Question
MFRS110 The following issues have arisen in Happy Limited during the financial year ended 31 December 2016: (i) The company had an investment valued at
MFRS110
The following issues have arisen in Happy Limited during the financial year ended 31 December 2016:
(i) The company had an investment valued at RM 200,000 in its financial statements for the year ended 31 December 2016. Due to fears over Brexit, the investment reduced in value to RM 180,000 by 10 January 2017.
(ii) It purchased a motor vehicle on 30 December 2016 and paid a non-refundable deposit of RM 5,000 on that date. It also wrote a cheque on that date for the balance of RM 20,000 which it posted to the seller. The seller received and cashed the cheque on 3 January 2017.

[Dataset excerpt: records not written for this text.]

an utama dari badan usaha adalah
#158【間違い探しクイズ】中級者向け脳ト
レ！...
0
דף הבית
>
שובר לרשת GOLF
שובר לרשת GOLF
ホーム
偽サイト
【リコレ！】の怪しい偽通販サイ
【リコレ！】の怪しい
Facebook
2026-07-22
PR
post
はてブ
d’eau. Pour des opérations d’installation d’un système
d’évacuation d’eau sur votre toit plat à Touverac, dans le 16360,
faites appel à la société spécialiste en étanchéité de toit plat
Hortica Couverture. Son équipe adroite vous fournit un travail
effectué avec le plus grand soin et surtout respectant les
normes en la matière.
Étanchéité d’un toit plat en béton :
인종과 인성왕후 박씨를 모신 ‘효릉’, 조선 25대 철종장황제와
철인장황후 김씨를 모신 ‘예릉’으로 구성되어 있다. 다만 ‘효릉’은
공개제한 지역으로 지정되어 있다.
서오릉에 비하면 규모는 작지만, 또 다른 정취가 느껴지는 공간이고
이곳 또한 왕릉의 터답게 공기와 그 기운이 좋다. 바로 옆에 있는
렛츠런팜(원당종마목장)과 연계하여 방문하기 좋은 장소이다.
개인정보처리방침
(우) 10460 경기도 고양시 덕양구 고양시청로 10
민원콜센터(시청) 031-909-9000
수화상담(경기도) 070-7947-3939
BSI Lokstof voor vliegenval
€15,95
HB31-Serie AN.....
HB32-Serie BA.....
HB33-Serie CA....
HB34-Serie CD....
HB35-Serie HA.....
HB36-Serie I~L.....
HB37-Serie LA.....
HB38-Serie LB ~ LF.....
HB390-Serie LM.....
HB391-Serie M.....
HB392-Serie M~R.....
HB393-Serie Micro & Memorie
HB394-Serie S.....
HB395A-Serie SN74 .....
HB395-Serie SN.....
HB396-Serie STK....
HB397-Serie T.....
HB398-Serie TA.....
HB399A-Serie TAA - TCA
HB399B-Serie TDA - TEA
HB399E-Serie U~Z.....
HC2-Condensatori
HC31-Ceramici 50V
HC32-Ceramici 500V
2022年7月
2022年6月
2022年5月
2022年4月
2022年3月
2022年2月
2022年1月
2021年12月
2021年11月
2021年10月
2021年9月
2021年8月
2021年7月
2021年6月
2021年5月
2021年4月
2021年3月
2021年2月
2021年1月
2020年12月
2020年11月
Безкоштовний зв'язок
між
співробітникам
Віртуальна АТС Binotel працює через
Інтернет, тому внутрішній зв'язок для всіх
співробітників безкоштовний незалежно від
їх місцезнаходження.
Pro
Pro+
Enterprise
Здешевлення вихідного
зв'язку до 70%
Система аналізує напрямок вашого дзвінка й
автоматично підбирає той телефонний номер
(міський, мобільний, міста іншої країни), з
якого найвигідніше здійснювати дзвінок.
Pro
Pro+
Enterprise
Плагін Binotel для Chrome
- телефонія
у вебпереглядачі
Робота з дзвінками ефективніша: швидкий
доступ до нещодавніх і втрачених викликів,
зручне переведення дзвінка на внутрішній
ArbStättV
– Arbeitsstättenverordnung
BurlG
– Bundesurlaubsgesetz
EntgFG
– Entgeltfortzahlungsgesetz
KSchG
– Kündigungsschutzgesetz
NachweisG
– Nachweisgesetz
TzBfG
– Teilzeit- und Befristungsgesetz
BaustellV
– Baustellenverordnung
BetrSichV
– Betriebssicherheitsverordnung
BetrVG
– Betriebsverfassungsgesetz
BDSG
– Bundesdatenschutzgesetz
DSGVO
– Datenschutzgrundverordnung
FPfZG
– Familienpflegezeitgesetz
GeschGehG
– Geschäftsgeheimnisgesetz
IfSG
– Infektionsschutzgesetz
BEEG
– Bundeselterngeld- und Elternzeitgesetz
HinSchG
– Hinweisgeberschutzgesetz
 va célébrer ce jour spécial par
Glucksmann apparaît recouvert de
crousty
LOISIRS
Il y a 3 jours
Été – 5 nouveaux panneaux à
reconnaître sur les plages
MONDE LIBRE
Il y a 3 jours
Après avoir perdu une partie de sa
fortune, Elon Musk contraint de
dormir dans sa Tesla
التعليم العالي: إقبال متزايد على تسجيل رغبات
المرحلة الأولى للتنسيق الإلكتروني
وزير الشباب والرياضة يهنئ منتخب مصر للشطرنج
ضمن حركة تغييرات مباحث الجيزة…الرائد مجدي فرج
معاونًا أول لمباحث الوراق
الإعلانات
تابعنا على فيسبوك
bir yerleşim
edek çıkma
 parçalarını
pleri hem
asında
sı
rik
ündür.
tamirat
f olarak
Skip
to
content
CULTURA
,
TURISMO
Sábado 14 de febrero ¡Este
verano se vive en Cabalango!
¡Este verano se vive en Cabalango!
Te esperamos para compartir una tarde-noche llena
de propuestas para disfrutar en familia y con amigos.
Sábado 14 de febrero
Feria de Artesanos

(iii) Happy Limited was sued by a customer who was unhappy with the quality of product delivered to it in June 2016. The court case was heard in late October 2016 but it was not until 8 January 2017 that the judge ruled in favour of Happy Limited and awarded it legal costs of RM 20,000 to cover its solicitor's fees. The legal costs were paid by its customer to Happy Limited on 12 January 2017. Happy Limited was unsure of winning the case and it had previously included a provision in its financial statements for the year ended 31 December 2016 for compensation and legal costs as follows: RM RM
Dr Legal Fees - Administrative Expenses 25,000
Dr Cost of Sales 35,000
Cr Provisions - Current Liabilities 60,000
(iv) One of Happy's Limited customers was declared bankrupt on 5 January 2017, owing RM 4,000 to Happy Limited.
REQUIREMENT: Advise the management of Happy Limited on the proper accounting treatment of each of the above issues so as to ensure that the financial statements are prepared in accordance with MFRS.